The parser sends warning and error messages to standard output by default. You might want to block these messages. To achieve this, use a different feedback object:

Parser parser = new Parser ("http://...", new DefaultParserFeedback (DefaultParserFeedback.QUIET));

The Parser class has a static member with just such a construction:

Parser parser = new Parser ("http://...", Parser.DEVNULL);

You can also switch the feedback to DEBUG mode, to get extra details.

Parser parser = new Parser ("http://...", new DefaultParserFeedback (DefaultParserFeedback.DEBUG));

To handle the feedback yourself, implement the ParserFeedback, interface by implementing info(), warning() and error().

How does the parser deal with tags like <tag/>?

The parser handles tags ending with a slash as a normal Tag object. The Tag interface has a method - isEmptyXmlTag() which returns true if is this such an empty xml tag (has no end tag).

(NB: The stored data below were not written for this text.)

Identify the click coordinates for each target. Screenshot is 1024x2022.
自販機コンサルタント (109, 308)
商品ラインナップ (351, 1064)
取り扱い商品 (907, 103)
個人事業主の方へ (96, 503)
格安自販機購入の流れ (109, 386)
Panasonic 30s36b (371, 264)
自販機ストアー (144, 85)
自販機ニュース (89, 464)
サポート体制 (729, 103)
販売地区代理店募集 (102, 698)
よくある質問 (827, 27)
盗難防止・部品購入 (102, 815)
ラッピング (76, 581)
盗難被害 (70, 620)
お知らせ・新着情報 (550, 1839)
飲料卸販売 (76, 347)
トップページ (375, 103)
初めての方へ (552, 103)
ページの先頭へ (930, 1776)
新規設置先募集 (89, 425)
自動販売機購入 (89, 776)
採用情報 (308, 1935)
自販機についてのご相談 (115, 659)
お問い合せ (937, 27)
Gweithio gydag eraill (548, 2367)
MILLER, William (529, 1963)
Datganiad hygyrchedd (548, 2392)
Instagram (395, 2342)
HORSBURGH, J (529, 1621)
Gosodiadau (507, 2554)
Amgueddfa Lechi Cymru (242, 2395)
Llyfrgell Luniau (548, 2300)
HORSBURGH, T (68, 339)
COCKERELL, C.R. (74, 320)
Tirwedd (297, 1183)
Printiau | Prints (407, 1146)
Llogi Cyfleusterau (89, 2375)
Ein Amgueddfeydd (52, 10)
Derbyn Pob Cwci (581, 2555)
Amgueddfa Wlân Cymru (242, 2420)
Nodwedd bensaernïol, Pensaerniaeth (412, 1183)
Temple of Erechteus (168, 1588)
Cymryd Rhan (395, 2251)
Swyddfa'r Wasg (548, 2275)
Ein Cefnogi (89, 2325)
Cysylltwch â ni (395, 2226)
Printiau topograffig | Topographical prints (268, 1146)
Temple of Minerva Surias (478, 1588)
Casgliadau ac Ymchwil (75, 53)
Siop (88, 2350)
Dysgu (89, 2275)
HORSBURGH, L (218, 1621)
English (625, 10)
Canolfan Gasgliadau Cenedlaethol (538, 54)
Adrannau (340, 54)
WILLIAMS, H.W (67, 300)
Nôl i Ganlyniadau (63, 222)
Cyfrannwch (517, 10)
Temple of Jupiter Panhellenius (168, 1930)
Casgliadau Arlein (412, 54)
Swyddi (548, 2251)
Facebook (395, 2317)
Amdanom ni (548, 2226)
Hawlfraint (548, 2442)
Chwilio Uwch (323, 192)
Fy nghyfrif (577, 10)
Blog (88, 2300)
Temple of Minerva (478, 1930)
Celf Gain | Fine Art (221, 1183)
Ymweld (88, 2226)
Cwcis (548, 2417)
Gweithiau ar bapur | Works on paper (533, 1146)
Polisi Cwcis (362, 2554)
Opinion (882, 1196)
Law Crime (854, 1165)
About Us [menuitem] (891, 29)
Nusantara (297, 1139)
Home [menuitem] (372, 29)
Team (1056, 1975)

How is JSP parsed using the parser?

There is a JspTag class that handles "%", "%=" and "%@" tags, but not within tags or remarks. So, the Jsp tag within the tag <input type='<%= MyType %>'> would not be returned as a tag, but would instead be part of the text of the 'type' attribute, but the same tag within the text of the page would be returned as a JspTag tag.

How do you find the byte offset from the beginning of a document for a tag?

Character positions are much easier to obtain than byte positions. Each tag returned by the parser or lexer has methods getStartPosition() and getEndPosition() which return the starting and ending character positions.

These can be converted to line and column numbers in a hypothetical text file using row() and column() methods on the Page object:

Page page = parser.getLexer ().getPage ();
int row = page.row (tag.getStartPosition ()); // note: zero based
int column = page.column (tag.getStartPosition ());

Converting a character position into a byte position is dependant on the character encoding used. For the ISO-8859-1 encoding, the correspondence is one byte per character, but for other encodings, often more than one byte is used per character. Perhaps the only safe way is to write all the characters, up to the character position of interest, to a suitably encoded writer on a stream, flush the writer and then examine the byte position of the underlying stream.